• [Exercise directions]: All lines holding the word "caret" in the listing below need to be copied.

• [Supplied entries]:
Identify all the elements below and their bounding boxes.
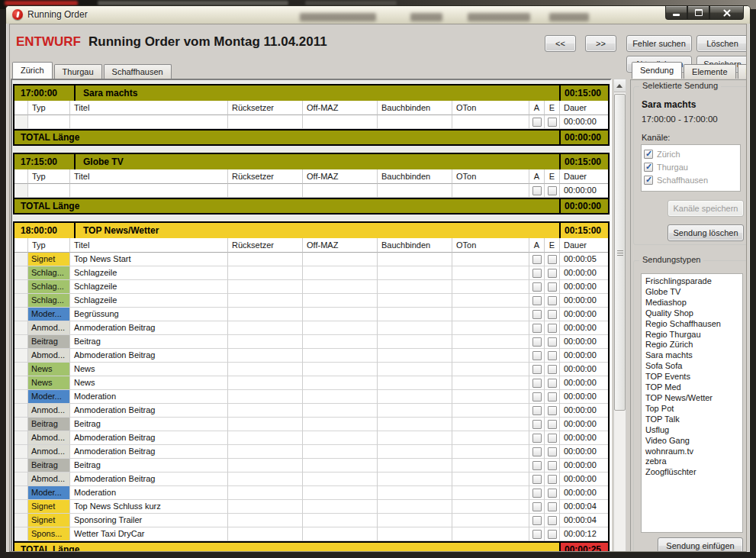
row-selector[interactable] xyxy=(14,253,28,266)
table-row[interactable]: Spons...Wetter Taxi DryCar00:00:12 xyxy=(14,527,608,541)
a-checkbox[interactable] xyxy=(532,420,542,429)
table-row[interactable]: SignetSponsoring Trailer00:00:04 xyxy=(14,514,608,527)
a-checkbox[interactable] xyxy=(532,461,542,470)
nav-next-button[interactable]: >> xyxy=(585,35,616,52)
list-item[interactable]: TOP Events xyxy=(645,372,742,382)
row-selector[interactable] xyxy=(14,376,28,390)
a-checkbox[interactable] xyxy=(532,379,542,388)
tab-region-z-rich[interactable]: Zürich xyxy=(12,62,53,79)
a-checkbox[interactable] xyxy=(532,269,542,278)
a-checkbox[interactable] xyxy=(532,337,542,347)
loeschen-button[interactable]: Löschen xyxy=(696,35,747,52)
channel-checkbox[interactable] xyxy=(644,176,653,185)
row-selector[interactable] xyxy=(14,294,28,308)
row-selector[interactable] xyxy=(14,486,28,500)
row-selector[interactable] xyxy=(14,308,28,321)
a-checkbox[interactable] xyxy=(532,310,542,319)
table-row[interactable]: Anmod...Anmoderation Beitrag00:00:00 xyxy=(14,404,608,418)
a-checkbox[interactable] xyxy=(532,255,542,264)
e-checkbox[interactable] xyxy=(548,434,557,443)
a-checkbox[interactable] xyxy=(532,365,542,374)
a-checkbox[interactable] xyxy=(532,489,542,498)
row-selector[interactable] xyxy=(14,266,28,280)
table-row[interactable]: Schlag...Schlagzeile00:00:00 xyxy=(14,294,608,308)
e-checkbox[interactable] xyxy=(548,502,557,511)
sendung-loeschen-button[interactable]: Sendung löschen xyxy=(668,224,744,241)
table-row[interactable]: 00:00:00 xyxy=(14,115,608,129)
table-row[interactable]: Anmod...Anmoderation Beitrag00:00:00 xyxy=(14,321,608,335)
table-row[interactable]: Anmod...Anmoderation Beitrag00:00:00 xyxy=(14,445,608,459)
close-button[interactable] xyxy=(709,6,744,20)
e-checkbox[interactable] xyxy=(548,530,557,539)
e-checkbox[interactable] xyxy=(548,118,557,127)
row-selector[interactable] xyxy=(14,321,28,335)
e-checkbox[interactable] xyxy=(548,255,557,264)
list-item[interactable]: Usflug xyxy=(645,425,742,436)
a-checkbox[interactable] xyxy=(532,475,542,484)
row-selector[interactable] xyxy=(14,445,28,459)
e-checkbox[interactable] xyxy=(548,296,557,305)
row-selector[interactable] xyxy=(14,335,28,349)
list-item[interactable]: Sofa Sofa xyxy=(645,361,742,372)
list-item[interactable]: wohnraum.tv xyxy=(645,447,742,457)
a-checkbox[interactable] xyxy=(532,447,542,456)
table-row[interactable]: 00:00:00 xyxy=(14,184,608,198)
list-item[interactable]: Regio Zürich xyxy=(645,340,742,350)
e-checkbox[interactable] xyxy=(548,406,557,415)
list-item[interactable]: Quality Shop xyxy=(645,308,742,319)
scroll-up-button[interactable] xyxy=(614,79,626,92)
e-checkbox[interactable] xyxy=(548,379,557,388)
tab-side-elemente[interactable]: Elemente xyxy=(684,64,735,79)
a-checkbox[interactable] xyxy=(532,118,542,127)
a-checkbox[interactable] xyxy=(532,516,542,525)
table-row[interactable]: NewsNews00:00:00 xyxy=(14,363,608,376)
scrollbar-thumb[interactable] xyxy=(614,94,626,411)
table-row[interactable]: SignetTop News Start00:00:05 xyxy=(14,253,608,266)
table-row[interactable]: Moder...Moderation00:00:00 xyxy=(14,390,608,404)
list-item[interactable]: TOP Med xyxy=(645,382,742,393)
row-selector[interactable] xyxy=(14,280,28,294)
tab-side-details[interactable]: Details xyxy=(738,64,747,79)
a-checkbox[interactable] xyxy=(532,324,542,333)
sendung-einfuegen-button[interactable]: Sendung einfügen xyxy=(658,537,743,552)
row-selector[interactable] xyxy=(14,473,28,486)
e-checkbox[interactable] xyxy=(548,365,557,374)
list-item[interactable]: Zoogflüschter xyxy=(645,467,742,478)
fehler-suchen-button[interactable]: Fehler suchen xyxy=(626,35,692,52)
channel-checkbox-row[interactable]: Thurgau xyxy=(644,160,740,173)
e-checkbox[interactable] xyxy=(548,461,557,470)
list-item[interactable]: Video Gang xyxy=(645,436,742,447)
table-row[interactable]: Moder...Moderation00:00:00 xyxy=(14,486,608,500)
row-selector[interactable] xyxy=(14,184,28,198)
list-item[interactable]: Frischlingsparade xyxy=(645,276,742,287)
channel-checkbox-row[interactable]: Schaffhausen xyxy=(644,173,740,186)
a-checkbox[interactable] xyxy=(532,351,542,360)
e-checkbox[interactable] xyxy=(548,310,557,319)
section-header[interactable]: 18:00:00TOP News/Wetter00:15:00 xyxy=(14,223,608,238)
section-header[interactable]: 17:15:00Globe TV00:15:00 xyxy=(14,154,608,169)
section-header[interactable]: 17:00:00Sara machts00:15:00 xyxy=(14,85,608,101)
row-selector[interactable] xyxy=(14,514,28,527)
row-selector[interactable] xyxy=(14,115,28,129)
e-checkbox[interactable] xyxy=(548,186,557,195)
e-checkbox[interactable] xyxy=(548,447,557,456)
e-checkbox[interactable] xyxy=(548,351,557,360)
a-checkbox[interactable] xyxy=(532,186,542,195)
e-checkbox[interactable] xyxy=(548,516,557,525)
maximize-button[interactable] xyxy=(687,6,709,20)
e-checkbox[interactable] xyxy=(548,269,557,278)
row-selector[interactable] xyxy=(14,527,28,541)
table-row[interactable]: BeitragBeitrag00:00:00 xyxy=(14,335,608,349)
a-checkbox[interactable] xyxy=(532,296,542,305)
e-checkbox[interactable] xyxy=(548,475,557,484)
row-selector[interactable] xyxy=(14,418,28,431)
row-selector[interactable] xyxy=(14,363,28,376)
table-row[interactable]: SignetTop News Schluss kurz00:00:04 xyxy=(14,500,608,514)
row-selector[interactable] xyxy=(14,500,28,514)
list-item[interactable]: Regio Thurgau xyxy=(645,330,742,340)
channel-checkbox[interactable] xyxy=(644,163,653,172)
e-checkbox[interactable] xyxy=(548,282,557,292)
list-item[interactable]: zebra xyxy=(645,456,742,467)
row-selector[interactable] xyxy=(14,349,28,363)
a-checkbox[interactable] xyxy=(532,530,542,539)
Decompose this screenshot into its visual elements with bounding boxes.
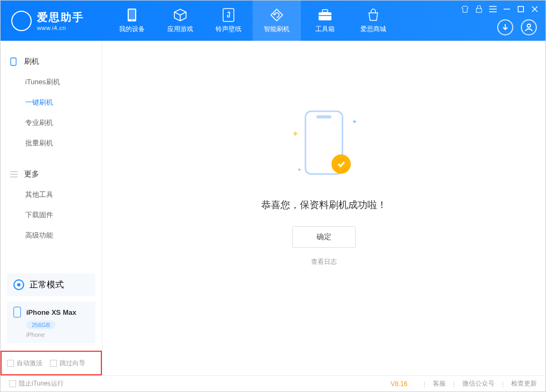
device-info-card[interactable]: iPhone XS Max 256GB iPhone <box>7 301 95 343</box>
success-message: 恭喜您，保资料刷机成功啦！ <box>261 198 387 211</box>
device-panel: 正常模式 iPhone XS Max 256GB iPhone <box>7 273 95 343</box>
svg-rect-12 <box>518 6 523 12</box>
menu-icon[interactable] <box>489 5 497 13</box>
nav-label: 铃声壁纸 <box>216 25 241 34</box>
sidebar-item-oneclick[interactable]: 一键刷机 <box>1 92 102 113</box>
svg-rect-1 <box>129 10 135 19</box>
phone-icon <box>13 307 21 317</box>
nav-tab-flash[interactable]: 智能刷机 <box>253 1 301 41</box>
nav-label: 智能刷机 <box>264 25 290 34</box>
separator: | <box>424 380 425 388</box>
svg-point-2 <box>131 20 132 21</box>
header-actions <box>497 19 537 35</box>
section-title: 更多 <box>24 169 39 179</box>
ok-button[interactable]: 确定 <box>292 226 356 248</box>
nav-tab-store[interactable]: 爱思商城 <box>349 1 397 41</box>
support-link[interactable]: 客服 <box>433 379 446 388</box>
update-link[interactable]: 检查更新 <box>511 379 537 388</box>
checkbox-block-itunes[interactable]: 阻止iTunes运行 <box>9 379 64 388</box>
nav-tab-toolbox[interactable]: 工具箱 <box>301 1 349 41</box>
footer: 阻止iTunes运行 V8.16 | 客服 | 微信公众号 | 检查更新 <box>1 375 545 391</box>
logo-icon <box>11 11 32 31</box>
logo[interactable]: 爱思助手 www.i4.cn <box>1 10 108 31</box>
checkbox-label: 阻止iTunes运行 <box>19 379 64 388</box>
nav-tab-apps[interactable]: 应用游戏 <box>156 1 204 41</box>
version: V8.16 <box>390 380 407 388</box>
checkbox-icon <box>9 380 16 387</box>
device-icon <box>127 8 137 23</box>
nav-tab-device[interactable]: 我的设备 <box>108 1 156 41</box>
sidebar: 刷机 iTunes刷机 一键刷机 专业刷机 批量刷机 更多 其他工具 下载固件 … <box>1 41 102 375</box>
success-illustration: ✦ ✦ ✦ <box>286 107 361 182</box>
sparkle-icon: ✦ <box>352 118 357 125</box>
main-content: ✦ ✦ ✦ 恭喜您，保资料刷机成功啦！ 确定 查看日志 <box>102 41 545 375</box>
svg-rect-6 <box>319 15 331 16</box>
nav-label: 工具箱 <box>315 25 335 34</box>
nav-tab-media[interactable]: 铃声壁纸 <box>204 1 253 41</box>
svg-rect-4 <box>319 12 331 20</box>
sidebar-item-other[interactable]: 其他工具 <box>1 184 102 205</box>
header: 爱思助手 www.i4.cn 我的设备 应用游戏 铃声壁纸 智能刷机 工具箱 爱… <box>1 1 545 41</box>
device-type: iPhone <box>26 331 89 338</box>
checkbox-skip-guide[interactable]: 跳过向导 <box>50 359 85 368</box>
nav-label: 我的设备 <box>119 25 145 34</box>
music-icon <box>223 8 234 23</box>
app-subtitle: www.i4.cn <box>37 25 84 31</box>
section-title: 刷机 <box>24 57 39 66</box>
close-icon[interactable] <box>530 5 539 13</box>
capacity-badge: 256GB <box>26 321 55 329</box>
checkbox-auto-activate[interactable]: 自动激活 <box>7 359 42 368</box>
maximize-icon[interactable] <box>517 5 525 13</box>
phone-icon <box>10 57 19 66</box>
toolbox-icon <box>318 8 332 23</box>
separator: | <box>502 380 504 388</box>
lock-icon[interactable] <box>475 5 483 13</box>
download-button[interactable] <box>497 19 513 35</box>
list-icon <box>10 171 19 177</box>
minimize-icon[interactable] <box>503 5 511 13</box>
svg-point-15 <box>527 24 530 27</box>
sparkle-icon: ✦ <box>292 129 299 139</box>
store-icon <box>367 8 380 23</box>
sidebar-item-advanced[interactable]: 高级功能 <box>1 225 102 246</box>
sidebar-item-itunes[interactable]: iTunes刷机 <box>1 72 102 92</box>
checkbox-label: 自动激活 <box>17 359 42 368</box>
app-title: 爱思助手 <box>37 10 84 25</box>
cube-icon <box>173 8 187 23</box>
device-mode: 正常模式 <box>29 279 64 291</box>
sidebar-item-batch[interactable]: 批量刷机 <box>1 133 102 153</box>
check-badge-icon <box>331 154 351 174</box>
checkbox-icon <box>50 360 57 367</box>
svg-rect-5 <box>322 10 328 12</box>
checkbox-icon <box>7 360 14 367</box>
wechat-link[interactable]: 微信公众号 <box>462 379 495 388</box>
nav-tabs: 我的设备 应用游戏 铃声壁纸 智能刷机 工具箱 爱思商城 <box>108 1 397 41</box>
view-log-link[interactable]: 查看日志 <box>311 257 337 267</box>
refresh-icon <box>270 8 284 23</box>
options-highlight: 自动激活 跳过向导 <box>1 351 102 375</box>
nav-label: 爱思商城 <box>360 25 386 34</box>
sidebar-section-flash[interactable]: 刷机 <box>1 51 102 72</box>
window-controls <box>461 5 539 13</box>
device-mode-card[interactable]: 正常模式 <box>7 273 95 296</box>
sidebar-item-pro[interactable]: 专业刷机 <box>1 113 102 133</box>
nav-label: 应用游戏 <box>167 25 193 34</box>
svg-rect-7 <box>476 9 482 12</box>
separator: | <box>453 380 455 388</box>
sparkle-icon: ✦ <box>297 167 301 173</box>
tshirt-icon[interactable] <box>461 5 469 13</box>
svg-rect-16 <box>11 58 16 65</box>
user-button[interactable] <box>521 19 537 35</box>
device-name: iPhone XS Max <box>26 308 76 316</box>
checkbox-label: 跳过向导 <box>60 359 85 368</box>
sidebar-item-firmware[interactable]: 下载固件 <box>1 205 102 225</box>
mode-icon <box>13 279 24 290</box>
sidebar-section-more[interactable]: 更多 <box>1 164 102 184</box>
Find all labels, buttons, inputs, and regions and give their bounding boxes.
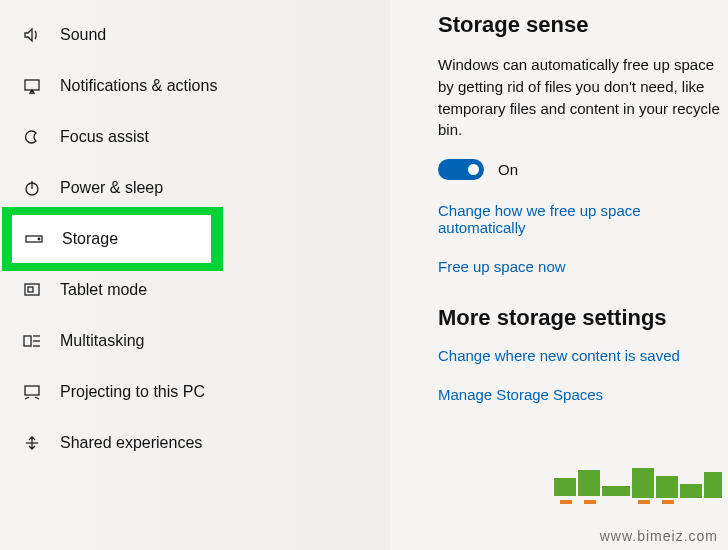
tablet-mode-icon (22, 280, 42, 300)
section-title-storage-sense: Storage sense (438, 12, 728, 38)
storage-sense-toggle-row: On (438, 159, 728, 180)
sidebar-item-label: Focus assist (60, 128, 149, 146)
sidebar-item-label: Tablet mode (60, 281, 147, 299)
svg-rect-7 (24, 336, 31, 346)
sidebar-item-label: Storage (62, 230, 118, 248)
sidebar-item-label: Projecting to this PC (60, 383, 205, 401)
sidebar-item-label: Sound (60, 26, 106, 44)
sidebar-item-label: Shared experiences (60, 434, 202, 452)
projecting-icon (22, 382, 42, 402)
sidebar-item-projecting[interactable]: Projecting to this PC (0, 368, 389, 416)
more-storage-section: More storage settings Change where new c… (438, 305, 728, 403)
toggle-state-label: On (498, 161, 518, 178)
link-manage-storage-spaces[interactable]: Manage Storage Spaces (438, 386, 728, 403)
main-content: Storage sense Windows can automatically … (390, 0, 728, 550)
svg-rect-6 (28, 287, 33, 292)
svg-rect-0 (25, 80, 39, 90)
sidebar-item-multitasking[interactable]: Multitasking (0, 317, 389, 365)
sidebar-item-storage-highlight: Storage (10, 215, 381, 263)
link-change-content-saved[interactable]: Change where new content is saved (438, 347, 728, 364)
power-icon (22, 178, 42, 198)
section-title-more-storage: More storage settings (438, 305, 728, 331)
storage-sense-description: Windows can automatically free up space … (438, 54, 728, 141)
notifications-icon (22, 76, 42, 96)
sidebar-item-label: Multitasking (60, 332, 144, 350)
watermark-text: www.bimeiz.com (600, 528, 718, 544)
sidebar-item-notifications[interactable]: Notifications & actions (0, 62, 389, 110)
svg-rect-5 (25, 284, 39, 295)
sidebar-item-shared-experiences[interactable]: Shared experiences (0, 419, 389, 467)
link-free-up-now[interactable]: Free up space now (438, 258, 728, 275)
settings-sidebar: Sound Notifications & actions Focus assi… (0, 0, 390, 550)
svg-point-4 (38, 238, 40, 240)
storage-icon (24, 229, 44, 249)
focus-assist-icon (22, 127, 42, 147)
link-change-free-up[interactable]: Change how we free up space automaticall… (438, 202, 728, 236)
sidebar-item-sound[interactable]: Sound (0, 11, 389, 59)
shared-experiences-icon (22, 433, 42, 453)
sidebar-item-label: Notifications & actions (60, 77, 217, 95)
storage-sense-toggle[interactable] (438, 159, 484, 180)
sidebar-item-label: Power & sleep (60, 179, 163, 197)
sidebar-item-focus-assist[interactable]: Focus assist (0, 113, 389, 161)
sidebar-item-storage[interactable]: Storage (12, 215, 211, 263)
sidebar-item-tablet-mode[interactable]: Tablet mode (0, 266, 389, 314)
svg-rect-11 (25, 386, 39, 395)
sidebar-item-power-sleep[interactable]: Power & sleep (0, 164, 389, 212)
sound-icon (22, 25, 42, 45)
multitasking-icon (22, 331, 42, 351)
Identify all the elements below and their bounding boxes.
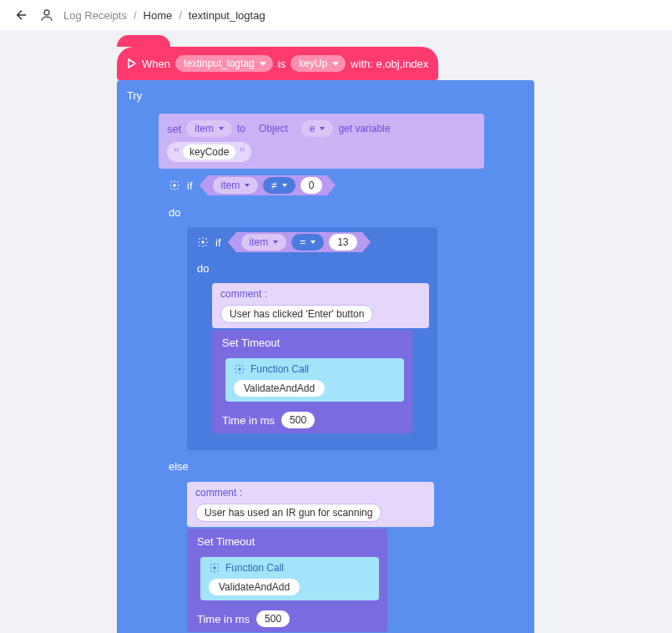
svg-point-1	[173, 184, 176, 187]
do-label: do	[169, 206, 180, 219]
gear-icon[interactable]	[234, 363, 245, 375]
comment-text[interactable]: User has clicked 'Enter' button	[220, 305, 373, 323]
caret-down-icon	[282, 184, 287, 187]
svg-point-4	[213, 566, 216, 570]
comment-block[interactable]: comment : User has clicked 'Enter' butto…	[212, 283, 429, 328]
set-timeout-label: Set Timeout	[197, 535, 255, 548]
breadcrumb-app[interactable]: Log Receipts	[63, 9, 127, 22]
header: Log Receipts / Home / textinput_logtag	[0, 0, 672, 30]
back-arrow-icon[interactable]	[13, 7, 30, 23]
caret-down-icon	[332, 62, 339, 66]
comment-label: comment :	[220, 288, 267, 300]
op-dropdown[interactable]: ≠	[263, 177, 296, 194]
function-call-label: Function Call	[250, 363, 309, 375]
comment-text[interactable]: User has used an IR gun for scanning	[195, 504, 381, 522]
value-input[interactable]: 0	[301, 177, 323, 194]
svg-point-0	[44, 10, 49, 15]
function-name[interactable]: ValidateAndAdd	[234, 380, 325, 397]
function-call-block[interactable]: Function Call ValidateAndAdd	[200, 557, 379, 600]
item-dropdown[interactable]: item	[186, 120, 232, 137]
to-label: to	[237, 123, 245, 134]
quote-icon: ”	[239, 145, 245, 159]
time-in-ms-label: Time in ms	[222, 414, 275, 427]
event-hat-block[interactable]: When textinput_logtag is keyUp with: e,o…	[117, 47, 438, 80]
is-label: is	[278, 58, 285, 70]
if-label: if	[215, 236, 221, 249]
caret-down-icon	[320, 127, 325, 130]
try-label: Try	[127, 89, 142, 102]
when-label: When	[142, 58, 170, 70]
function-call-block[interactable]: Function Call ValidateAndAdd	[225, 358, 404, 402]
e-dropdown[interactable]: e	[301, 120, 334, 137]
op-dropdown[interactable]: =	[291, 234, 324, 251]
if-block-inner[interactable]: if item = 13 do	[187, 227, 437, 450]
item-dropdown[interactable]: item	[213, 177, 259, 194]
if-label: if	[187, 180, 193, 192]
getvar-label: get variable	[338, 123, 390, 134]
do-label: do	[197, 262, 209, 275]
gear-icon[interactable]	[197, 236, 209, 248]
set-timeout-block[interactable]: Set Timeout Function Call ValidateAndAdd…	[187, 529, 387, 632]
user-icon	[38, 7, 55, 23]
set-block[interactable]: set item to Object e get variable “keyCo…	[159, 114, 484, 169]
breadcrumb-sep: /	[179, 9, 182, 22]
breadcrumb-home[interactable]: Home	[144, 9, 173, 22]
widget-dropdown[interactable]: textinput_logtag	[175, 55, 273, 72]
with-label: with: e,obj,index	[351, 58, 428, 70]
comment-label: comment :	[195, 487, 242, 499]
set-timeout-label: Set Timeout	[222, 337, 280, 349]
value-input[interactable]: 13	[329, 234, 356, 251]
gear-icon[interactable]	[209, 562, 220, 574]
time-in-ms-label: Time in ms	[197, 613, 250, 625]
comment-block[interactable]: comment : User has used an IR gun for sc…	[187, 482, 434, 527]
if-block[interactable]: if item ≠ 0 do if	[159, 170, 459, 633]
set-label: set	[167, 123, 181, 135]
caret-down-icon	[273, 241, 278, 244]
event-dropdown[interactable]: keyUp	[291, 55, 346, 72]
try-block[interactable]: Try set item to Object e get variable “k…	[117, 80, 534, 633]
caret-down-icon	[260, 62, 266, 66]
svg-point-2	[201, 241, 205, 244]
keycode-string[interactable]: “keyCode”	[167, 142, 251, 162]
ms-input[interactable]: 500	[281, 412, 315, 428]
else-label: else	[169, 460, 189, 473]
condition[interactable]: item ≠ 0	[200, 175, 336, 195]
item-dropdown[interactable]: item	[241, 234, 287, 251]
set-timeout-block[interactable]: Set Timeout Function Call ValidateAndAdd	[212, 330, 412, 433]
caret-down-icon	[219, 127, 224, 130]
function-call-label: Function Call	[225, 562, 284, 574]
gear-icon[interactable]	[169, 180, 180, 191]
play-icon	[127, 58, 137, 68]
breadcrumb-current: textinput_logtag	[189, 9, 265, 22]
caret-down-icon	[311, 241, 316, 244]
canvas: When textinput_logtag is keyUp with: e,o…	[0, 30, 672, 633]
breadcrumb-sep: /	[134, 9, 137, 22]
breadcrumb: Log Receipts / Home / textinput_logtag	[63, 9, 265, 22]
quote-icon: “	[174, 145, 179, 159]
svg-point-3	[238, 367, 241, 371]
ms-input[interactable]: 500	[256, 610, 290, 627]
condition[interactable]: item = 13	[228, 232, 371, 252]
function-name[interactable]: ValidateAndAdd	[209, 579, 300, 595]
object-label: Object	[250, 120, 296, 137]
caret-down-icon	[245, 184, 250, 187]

• [Completed task]:
caret-down-icon	[282, 184, 287, 187]
caret-down-icon	[332, 62, 339, 66]
caret-down-icon	[320, 127, 325, 130]
caret-down-icon	[273, 241, 278, 244]
caret-down-icon	[260, 62, 266, 66]
caret-down-icon	[219, 127, 224, 130]
caret-down-icon	[311, 241, 316, 244]
caret-down-icon	[245, 184, 250, 187]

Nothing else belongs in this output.